Just before the Buddha’s passing he told his followers that everything he knows has been taught to them. However, he taught them orally, that is, he left no writings behind. While his followers did their best to continue the oral tradition of the teaching (an expression of impermanence) they eventually decided to put what he taught down in writing.
The written teachings became known as the Tripitaka or ‘three baskets’. The baskets consisted of rules of the community (sangha) are called the jataka. The “actual” words of the Buddha were called the sutras. And the commentaries are called the abhidharma. These were confirmed and laid down over several “councils”. The most important writings are the sutras. The Pali Canon consist of five divisions. They are 1) the long discourses (Digha Nikaya), 2) middle length discourses (Majjhima Nikaya), 3) the connected discourses, 4) the numerical discourses, and 5) he miscellaneous collections.
In these we get a sense of the time of the Buddha, the culture and society to which he belonged. Sometimes these are the only written records we have of this place and period.
The Pali Canon being the oldest collection is considered the most authentic. But these are not the only writings. From around the 1st Century CE we see a new set of writings appear, those in Sanskrit. These were developed in the North-West of the Indian sub-continent in present day Pakistan and Afghanistan. Different to the Pali they were less concerned with the Historical Buddha than with the spiritual or Transcendental Buddha. The settings for his discourses in these are generally in celestial realms and concern deeper more abstract aspects of Buddhism. Furthermore, they develop upon the earlier teachings in ways which are beyond the contents in the Pali Canon.
The Pali Canon (sutras) consist of five collections – the 1) middle, 2) long, 3) numerical, and 4) topical discourses, and 5) miscellaneous works. [work in progress]
Eventually this led to the main divergence of Theravada (also called “Hinayana”) and Mahayana Buddhism. The Theravada stresses the arhat ideal, which sees striving for one’s own enlightenment is important. Whereas the Mahayana chooses to stress helping others (the Bodhidharma ideal) to reach enlightenment.
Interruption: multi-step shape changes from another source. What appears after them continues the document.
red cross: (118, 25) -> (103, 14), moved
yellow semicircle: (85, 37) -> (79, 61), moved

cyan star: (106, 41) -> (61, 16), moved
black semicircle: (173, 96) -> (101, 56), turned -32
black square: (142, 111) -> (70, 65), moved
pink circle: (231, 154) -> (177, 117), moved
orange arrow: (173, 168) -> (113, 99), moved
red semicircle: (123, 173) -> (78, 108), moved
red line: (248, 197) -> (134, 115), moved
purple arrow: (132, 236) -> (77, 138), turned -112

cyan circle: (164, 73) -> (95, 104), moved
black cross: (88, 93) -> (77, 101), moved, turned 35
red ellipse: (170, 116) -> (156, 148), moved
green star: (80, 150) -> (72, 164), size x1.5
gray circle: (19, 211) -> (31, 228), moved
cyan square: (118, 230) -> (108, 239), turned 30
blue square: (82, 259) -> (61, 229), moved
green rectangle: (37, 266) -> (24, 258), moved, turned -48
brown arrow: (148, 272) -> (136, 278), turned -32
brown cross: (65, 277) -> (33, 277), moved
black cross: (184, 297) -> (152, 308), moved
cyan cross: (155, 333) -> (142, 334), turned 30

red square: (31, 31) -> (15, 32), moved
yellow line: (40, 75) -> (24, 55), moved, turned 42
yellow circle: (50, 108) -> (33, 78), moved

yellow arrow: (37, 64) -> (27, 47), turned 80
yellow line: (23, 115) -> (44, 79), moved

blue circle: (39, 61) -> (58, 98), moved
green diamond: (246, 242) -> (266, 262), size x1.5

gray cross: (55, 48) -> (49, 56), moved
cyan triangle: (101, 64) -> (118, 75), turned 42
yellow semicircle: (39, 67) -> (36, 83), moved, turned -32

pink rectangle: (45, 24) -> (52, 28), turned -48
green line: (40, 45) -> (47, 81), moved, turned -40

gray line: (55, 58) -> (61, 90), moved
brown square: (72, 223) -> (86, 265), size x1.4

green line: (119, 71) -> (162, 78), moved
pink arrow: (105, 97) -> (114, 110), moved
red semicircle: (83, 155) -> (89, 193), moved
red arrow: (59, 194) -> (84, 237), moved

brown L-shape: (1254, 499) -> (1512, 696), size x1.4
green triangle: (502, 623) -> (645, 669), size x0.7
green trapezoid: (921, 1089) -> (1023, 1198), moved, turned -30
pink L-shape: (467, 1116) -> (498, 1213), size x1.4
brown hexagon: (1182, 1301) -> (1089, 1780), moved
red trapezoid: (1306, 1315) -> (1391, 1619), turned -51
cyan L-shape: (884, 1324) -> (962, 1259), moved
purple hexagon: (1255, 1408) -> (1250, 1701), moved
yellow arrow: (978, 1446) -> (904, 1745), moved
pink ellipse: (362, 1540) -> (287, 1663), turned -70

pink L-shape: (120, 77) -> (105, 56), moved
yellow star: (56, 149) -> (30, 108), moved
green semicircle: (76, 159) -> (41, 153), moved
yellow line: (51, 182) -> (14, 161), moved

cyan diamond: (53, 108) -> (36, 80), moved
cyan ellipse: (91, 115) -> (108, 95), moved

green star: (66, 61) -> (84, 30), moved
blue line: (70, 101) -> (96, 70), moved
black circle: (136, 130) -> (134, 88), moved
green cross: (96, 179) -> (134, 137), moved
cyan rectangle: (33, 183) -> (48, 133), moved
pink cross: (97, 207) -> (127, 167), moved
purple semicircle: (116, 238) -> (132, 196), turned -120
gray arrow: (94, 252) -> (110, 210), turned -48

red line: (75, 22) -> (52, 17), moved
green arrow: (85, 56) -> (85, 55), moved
The Mahayana also uses emptiness over the non-self where the nature of impermanence is extended to everything (though I do not think the Buddha had meant to limit the non-self to just beings).
Eventually the various Buddhists schools developed their own texts. For example, the Dhammapada is popular with Theravadins. The Japanese Jodo Shin Buddhism takes the Tannisho by Shiran as an important exposition of their position. And Zen Buddhism has its Mumonkan (koans), art (Sengai and Enku), poetry (Basho, Buson, and Issa) and commentaries (Dogen and Hakuin). The abundance and variety of writing in Buddhism cannot be stressed more.